### Comparing Models and Vectorization Strategies for Text Classification

This try-it focuses on weighing the positives and negatives of different estimators and vectorization strategies for a text classification problem.  In order to consider each of these components, you should make use of the `Pipeline` and `GridSearchCV` objects in scikitlearn to try different combinations of vectorizers with different estimators.  For each of these, you also want to use the `.cv_results_` to examine the time for the estimator to fit the data.

### The Data

The dataset below is from [kaggle]() and contains a dataset named the "ColBert Dataset" created for this [paper](https://arxiv.org/pdf/2004.12765.pdf).  You are to use the text column to classify whether or not the text was humorous.  It is loaded and displayed below.

**Note:** The original dataset contains 200K rows of data.
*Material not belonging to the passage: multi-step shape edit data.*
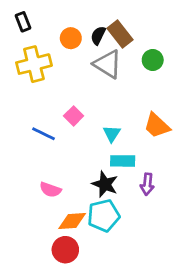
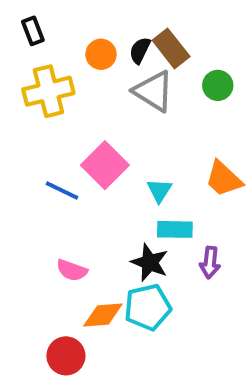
pink square: (74, 116) -> (105, 165), size x1.6
red circle: (65, 250) -> (66, 356), moved

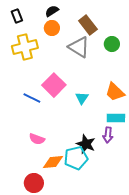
black semicircle: (140, 50) -> (52, 11), moved, turned 32
cyan rectangle: (175, 229) -> (116, 118), moved
black star: (150, 262) -> (86, 144), moved

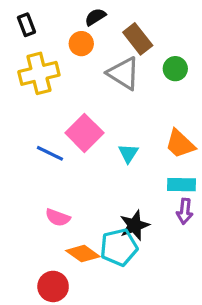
black semicircle: (52, 11) -> (95, 17), moved
purple arrow: (108, 135) -> (185, 211), moved
black star: (86, 144) -> (135, 225), turned 30
orange diamond: (53, 162) -> (83, 254), turned 40

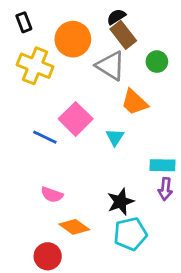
black semicircle: (95, 17) -> (116, 17), moved
orange circle: (81, 44) -> (73, 39), size x1.6
yellow cross: (39, 73) -> (35, 66), turned 36
orange trapezoid: (180, 144) -> (134, 102), moved
cyan pentagon: (119, 247) -> (130, 234), moved

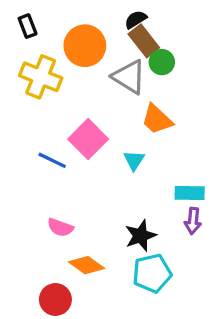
green circle: (157, 62) -> (162, 62), moved

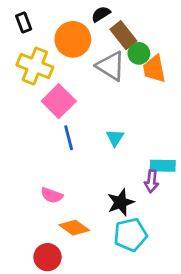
black semicircle: (136, 20) -> (101, 14), moved
orange trapezoid: (157, 119) -> (154, 69), moved, turned 36
pink square: (88, 139) -> (59, 101), moved
blue line: (52, 160) -> (69, 138), moved, turned 50
purple arrow: (193, 221) -> (151, 181), moved

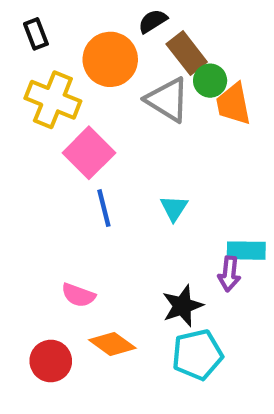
red circle: (48, 257) -> (51, 361), moved

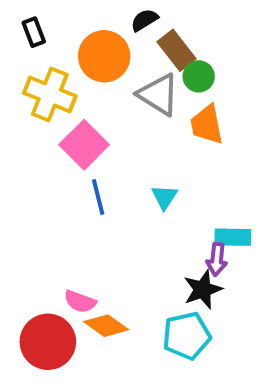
orange trapezoid: (233, 104) -> (207, 125), moved
pink semicircle: (78, 295) -> (80, 302), moved
black star: (182, 306) -> (203, 289), moved
red circle: (51, 361) -> (48, 342), size x1.4

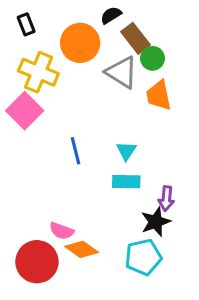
pink square: (84, 145) -> (25, 111), moved
cyan rectangle: (233, 237) -> (126, 182), moved

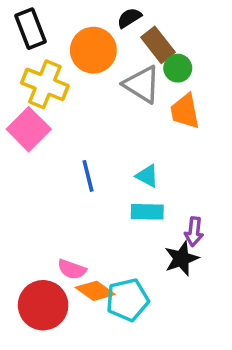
black rectangle: (26, 24) -> (31, 29), size x1.5
cyan triangle: (126, 151) -> (147, 176), turned -35
cyan pentagon: (143, 257) -> (127, 300), moved

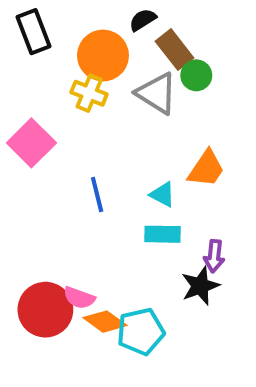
yellow cross: (45, 84) -> (89, 93), moved, size x0.7
orange trapezoid: (185, 111) -> (206, 169), moved, turned -135
red circle: (43, 305) -> (45, 310), moved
It is best to try to use the full dtaset. If the original dataset is too large for your computer, please use the 'dataset-minimal.csv', which has been reduced to 100K.

In [29]:
import pandas as pd
import numpy as np
from sklearn.model_selection import train_test_split, GridSearchCV

from nltk.tokenize import word_tokenize
from nltk.corpus import stopwords
from nltk.stem import PorterStemmer
from nltk.stem import WordNetLemmatizer
from sklearn.feature_extraction.text import CountVectorizer, TfidfVectorizer

from sklearn.linear_model import LogisticRegression
from sklearn.tree import DecisionTreeClassifier
from sklearn.naive_bayes import MultinomialNB
from sklearn.pipeline import Pipeline

from itertools import product

In [77]:
df = pd.read_csv('text_data/dataset-minimal.csv')
df

Unnamed: 0,text,humor
0,"Joe biden rules out 2020 bid: 'guys, i'm not r...",False
1,Watch: darvish gave hitter whiplash with slow ...,False
2,What do you call a turtle without its shell? d...,True
3,5 reasons the 2016 election feels so personal,False
4,"Pasco police shot mexican migrant from behind,...",False
...,...,...
99994,Did you hear that joke about mosquitoes? it's ...,True
99995,What did van gogh's mother say to him when he ...,True
99996,Inappropriate wedding dresses: say 'i do' to w...,False
99997,Pit bull rescued from high-kill shelter really...,False


In [78]:
X_train, X_test, y_train, y_test = train_test_split(df['text'], df['humor'], test_size=.25)

#### Task


**Text preprocessing:** As a pre-processing step, perform both `stemming` and `lemmatizing` to normalize your text before classifying. For each technique use both the `CountVectorize`r and `TfidifVectorizer` and use options for stop words and max features to prepare the text data for your estimator.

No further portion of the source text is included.